Split nodes are used to split the previous incoming node into multiple outgoing nodes (or outputs), as opposed to flowing into a single output. All nodes, except for multi-select Tables and Target nodes, can have multiple ‘split nodes’ connected to them. This splitting mechanism enables the creation of complex data flow processes. For instance, you could connect multiple filter nodes to a single table to produce multiple filtered outputs. Or you could connect several scripting nodes to a single table.
Which Nodes Can be Split?
All nodes, except for Tables and Target nodes, can be split:
- Data Source nodes: commonly split by connecting multiple Select nodes. Often this is several tables from the datasource, but it could also be multiple Query or Top or Bottom n nodes.
- Table nodes: each table node can have multiple column operations, preparations, machine learning, and scripting nodes connected.
- Top n and Bottom n nodes: like Table nodes, each Top or Bottom n node can have many outputs.
- Join nodes: merge and union nodes can be split by connecting multiple outputs.
- Column Operation nodes: can be split by connecting multiple outputs.
- Preparation nodes: can be split by connecting multiple outputs.
- Machine Learning nodes: can be split by connecting multiple outputs.
- Scripting nodes: can be split by connecting multiple outputs.
How to Split Nodes
Splitting is achieved simply by connecting the required function directly to the previous node.
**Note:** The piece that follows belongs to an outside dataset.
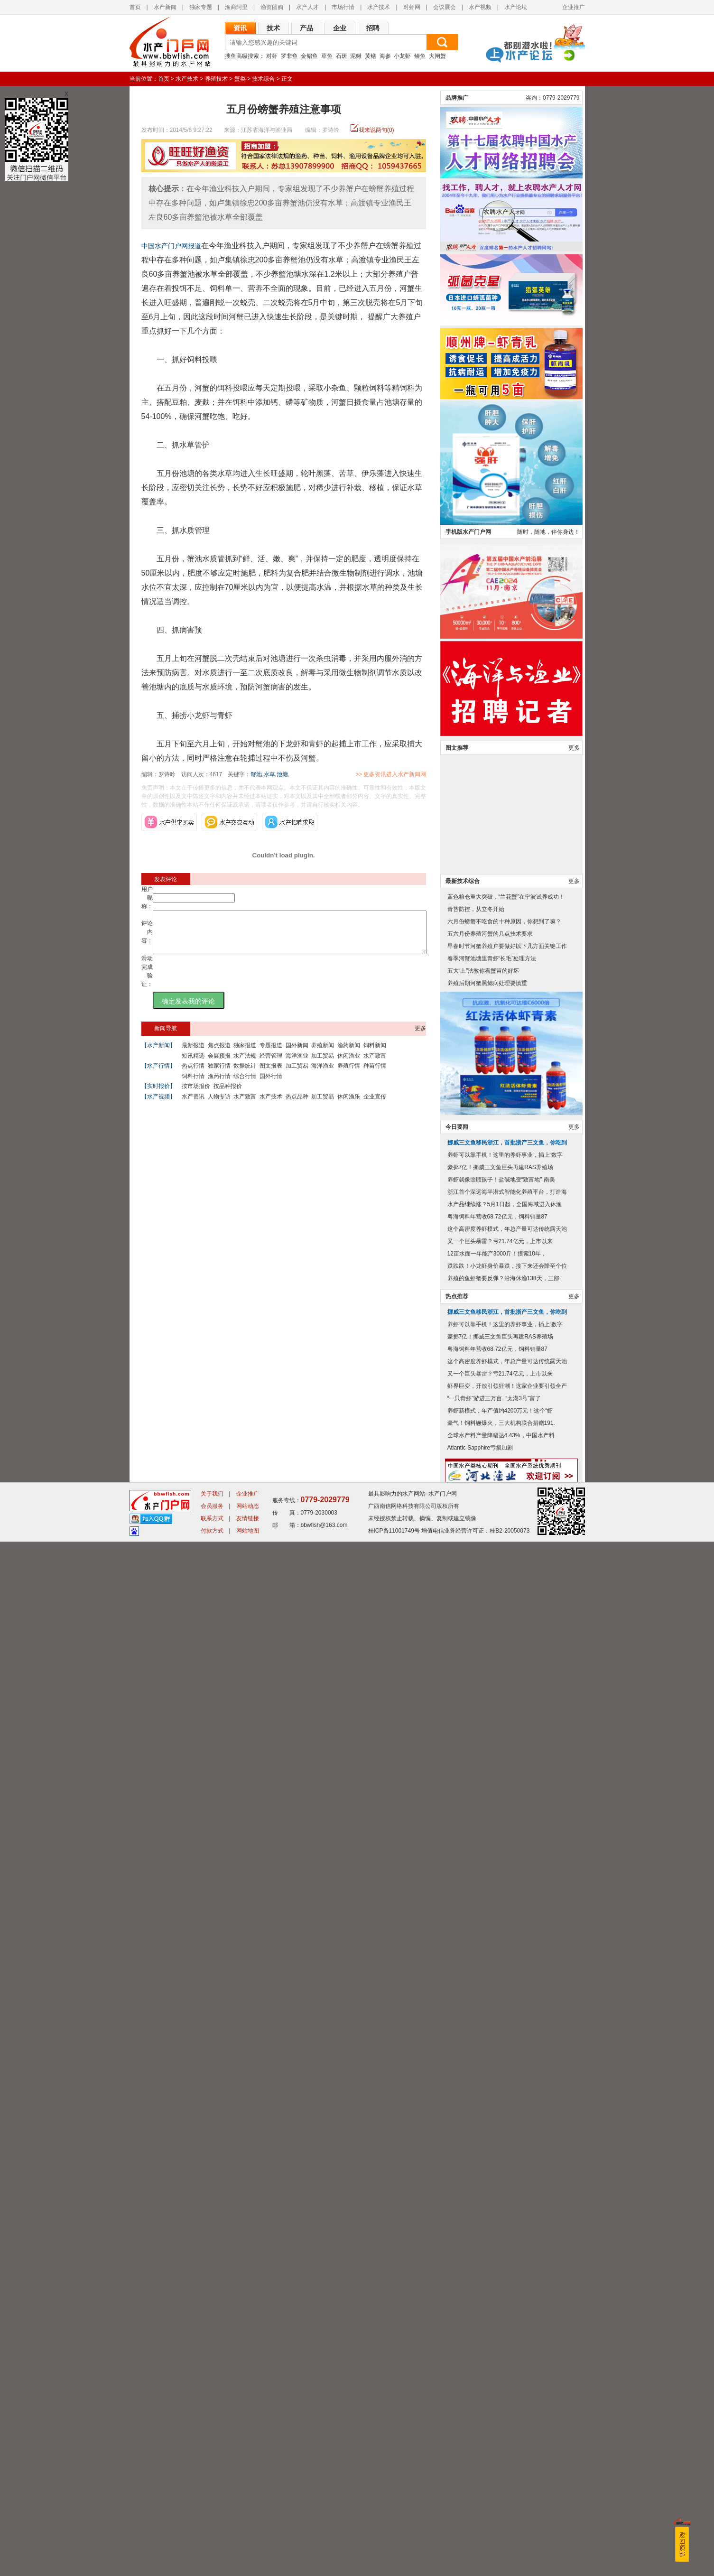 This screenshot has width=714, height=2576. I want to click on 招聘, so click(373, 28).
The result is that the node will have multiple outputs, rather than just one.
In the image below, the Filter node was split by having both a Summarize and Target node connected directly to it:
To achieve this, the source table must be split to three outputs: each of the 2 Date Range nodes and the Target node.
Once each date range is extracted, their rows are combined using the Union node, before applying Time Intelligence to generate a range of date/ time groupings.
Let's take a look at this in more detail. The first Date Range node is used to extract a list of all dates from 2008:
This produces a table consisting of a single column:
The second Date Range node is used to extract a list of all dates from 2010:
This also produces a table made up of one column:
Before applying Time Intelligence, we want to combine both of the date range lists using the Union node (orange highlight below). This produces a new table made up of one column containing both date ranges:
Next, the Time Intelligence node is connected to the Union node (green highlight below), and finally, the target is connected to the flow (blue highlight). It must be connected directly to the source table containing the original dateKey column (orange highlight), otherwise this table will not be included in the data model.
In this example, we want to filter the table above the average income, using the Filter node. To do this, we need the data flow to find the average income, which requires us to connect the Summarize node. One option would be to connect the Summarize node to the table and configure it to return the average income, and then connect the Filter node to the Summarize node.
However, this would require the data modeler to manually input the average from the Summarize node into the Filter node (red highlight below). Because we expect the average to change, we want this process to be automated. This requires the use of a variable.
So the solution is to create a variable 'AveIncome', and connect the Filter node directly to the Table, filtering above the variable. Then split the Filter node by connecting both the Summarize and Target nodes to it. The summarize node us used to find the average income, and the variable is fed into it.
Let's look at these steps in more detail. First, the variable is created and assigned to the Integer data type:
Next, the Filter node is connected to the table containing the Income column. Income is set as the filter column, the filter type is > and the filter value is the AveIncome variable.
At this point, we need to tell the variable what the average income actually is. To do this, the Summarize node is connected to the Filter node, and a new Average Income column is created (green highlight below). The variable is fed into the Summarize node (yellow highlight), so that the Average Income value will be loaded into the variable.
When the Summarize node is previewed, we see the average income:
Split the Filter node by also connecting it to the Target node. Connect the Summarize node to the target as well. Change the writing type for the table generate by the Filter node to Append to ensure incremental loading.
At this point, the data flow looks like this:
After processing the data flow, the variable output is seen in the Progress panel. It shows that the variable's value was set to the first value above the average, as specified from the summarize node.